Introduction to OAuth and OpenID Connect (OIDC)
One-Day Interactive (Classroom) Training - OWASP New Zealand Day 2022
This workshop provides an intro to OAuth and OpenID Connect for the complete beginner, and guides you through building an OAuth client from scratch. By the end of the workshop you’ll understand how to get an access token to access APIs as well as learn the user’s information such as their user ID and email address.
Dates: Wednesday, 6 July 2022
Time: 8:45 a.m. to 5:30 p.m. (NZDT)
Instructor: Aaron Parecki
Course Fee: NZ $500.00 (plus GST and ticketing fees)
Registration Site: https://events.humanitix.com/owaspnz2022-training
Maximum Enrolment: 36 attendees
OAuth 2.0 has become the industry standard for providing secure access to web APIs, allowing applications to access users’ data without compromising security. Companies around the world add OAuth to their APIs to enable secure access from their own apps, third-party apps, and even IoT devices. OAuth also serves as the foundation of OpenID Connect, the most widely deployed authentication protocol on the web today.
This workshop is for you if you are new to OAuth and OpenID Connect. The workshop begins with an introduction to OAuth and OpenID Connect concepts, and will lead you through completing an OAuth and OpenID Connect flow. You will learn the ins and outs of the OAuth Authorization Code flow with PKCE, and get a chance to try it out yourself.

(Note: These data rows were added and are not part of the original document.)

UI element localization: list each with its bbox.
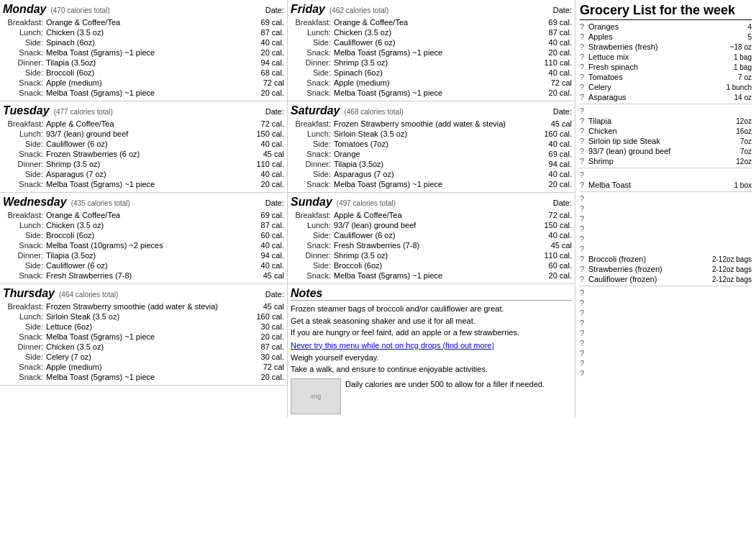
meal-cal: 69 cal. <box>532 18 572 27</box>
meal-label: Dinner: <box>3 160 46 168</box>
wednesday-section: Wednesday (435 calories total) Date: Bre… <box>0 193 287 284</box>
grocery-q: ? <box>580 275 588 283</box>
grocery-q: ? <box>580 63 588 71</box>
saturday-title: Saturday <box>291 104 340 117</box>
grocery-row: ?Strawberries (fresh)~18 oz <box>580 42 752 52</box>
meal-cal: 40 cal. <box>245 38 284 47</box>
meal-cal: 110 cal. <box>532 58 572 67</box>
grocery-item: Celery <box>588 83 712 91</box>
meal-label: Side: <box>3 231 46 240</box>
meal-desc: Orange & Coffee/Tea <box>334 18 532 27</box>
meal-cal: 72 cal <box>532 78 572 87</box>
meal-row: Side: Cauliflower (6 oz) 40 cal. <box>291 230 572 240</box>
friday-calories: (462 calories total) <box>329 6 388 14</box>
meal-cal: 40 cal. <box>245 261 284 270</box>
meal-cal: 20 cal. <box>245 48 284 57</box>
meal-label: Side: <box>3 352 46 361</box>
grocery-q: ? <box>580 147 588 155</box>
tuesday-title: Tuesday <box>3 104 50 117</box>
grocery-q: ? <box>580 137 588 145</box>
meal-desc: 93/7 (lean) ground beef <box>46 129 245 138</box>
grocery-qty: 12oz <box>712 117 752 125</box>
meal-desc: Melba Toast (5grams) ~1 piece <box>46 48 245 57</box>
mid-column: Friday (462 calories total) Date: Breakf… <box>288 0 575 417</box>
meal-label: Side: <box>3 261 46 270</box>
meal-cal: 160 cal. <box>532 129 572 138</box>
grocery-item: Melba Toast <box>588 181 712 189</box>
grocery-row: ?Celery1 bunch <box>580 82 752 92</box>
notes-link[interactable]: Never try this menu while not on hcg dro… <box>291 341 494 350</box>
grocery-item: Chicken <box>588 127 712 135</box>
grocery-separator <box>580 286 752 286</box>
meal-desc: Chicken (3.5 oz) <box>46 221 245 229</box>
monday-title: Monday <box>3 3 46 16</box>
meal-desc: Apple (medium) <box>46 78 245 87</box>
meal-desc: Broccoli (6oz) <box>46 231 245 240</box>
grocery-qty: 4 <box>712 23 752 31</box>
meal-label: Snack: <box>291 180 334 188</box>
meal-label: Snack: <box>291 78 334 87</box>
thursday-meals: Breakfast: Frozen Strawberry smoothie (a… <box>3 301 284 382</box>
grocery-row: ?Sirloin tip side Steak7oz <box>580 136 752 146</box>
grocery-row: ? <box>580 224 752 234</box>
grocery-row: ? <box>580 358 752 368</box>
meal-cal: 60 cal. <box>532 261 572 270</box>
meal-label: Dinner: <box>291 251 334 260</box>
meal-label: Breakfast: <box>291 211 334 219</box>
meal-desc: Sirloin Steak (3.5 oz) <box>46 312 245 321</box>
meal-cal: 72 cal <box>245 363 284 371</box>
grocery-qty: 1 bag <box>712 63 752 71</box>
meal-desc: Celery (7 oz) <box>46 352 245 361</box>
meal-label: Snack: <box>3 150 46 158</box>
monday-date: Date: <box>265 6 284 14</box>
grocery-q: ? <box>580 288 588 297</box>
grocery-qty: 16oz <box>712 127 752 135</box>
sunday-meals: Breakfast: Apple & Coffee/Tea 72 cal. Lu… <box>291 210 572 281</box>
meal-row: Side: Asparagus (7 oz) 40 cal. <box>291 169 572 179</box>
grocery-item: Shrimp <box>588 157 712 165</box>
meal-label: Side: <box>3 170 46 178</box>
meal-desc: Broccoli (6oz) <box>46 68 245 77</box>
meal-desc: Sirloin Steak (3.5 oz) <box>334 129 532 138</box>
meal-desc: Chicken (3.5 oz) <box>334 28 532 37</box>
notes-line: If you are hungry or feel faint, add an … <box>291 327 572 339</box>
meal-cal: 20 cal. <box>532 271 572 280</box>
saturday-date: Date: <box>553 107 572 116</box>
grocery-row: ?Fresh spinach1 bag <box>580 62 752 72</box>
meal-cal: 40 cal. <box>245 140 284 148</box>
meal-cal: 87 cal. <box>245 28 284 37</box>
meal-desc: Tomatoes (7oz) <box>334 140 532 148</box>
meal-label: Lunch: <box>291 221 334 229</box>
grocery-q: ? <box>580 22 588 31</box>
meal-desc: Asparagus (7 oz) <box>46 170 245 178</box>
grocery-item: Apples <box>588 32 712 41</box>
grocery-row: ?Tomatoes7 oz <box>580 72 752 82</box>
grocery-row: ? <box>580 348 752 358</box>
meal-cal: 30 cal. <box>245 352 284 361</box>
meal-cal: 160 cal. <box>245 312 284 321</box>
meal-label: Lunch: <box>3 221 46 229</box>
notes-line: Frozen steamer bags of broccoli and/or c… <box>291 303 572 315</box>
wednesday-meals: Breakfast: Orange & Coffee/Tea 69 cal. L… <box>3 210 284 281</box>
grocery-qty: 14 oz <box>712 94 752 101</box>
meal-desc: Frozen Strawberry smoothie (add water & … <box>46 302 245 311</box>
meal-row: Side: Tomatoes (7oz) 40 cal. <box>291 139 572 149</box>
meal-row: Snack: Fresh Strawberries (7-8) 45 cal <box>3 270 284 281</box>
meal-label: Snack: <box>3 373 46 381</box>
meal-label: Side: <box>291 140 334 148</box>
meal-label: Snack: <box>3 363 46 371</box>
meal-row: Snack: Melba Toast (5grams) ~1 piece 20 … <box>291 179 572 189</box>
grocery-item: Sirloin tip side Steak <box>588 137 712 145</box>
meal-cal: 150 cal. <box>245 129 284 138</box>
meal-label: Dinner: <box>3 58 46 67</box>
meal-row: Snack: Apple (medium) 72 cal <box>291 78 572 88</box>
grocery-q: ? <box>580 235 588 243</box>
grocery-item: Fresh spinach <box>588 63 712 71</box>
grocery-q: ? <box>580 214 588 223</box>
meal-label: Snack: <box>3 332 46 341</box>
grocery-row: ? <box>580 308 752 318</box>
meal-row: Snack: Fresh Strawberries (7-8) 45 cal <box>291 240 572 250</box>
grocery-row: ? <box>580 234 752 244</box>
meal-desc: Frozen Strawberry smoothie (add water & … <box>334 119 532 128</box>
grocery-q: ? <box>580 157 588 165</box>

The workshop will guide you through building an OAuth client from scratch in order to get an access token to access APIs as well as learn the user’s information such as their user ID and email address.
Prerequisites for the Exercises
- A basic understanding of HTTP Requests, Responses, and JSON
- Experience with Postman, curl, or any other HTTP client
- No programming language knowledge is necessary since the exercises can be completed without writing any code!

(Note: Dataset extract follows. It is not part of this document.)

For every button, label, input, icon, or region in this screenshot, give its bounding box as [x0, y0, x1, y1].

By the end of this workshop, you’ll understand:
- The problems OAuth was created to solve
- The basics of OAuth 2.0 and OpenID Connect (OIDC)
- Best practices for developing web-based and native OAuth apps
- Which OAuth grant type is right for your use case
- What to expect with the upcoming OAuth 2.1 standard
And you’ll be able to:
- Implement an OAuth client from scratch
- Use OpenID Connect to get the user’s email address
Aaron is a Senior Security Architect at Okta, with over 20 years of experience in the industry. He is the author of OAuth 2.0 Simplified, maintains oauth.net, and has taught the fundamentals of OAuth and online security to thousands of developers worldwide. He has been invited to speak at events around the world about OAuth, online security, privacy and data ownership. He is a regular contributor to several globally-recognized specifications at the IETF including OAuth 2.1 and GNAP.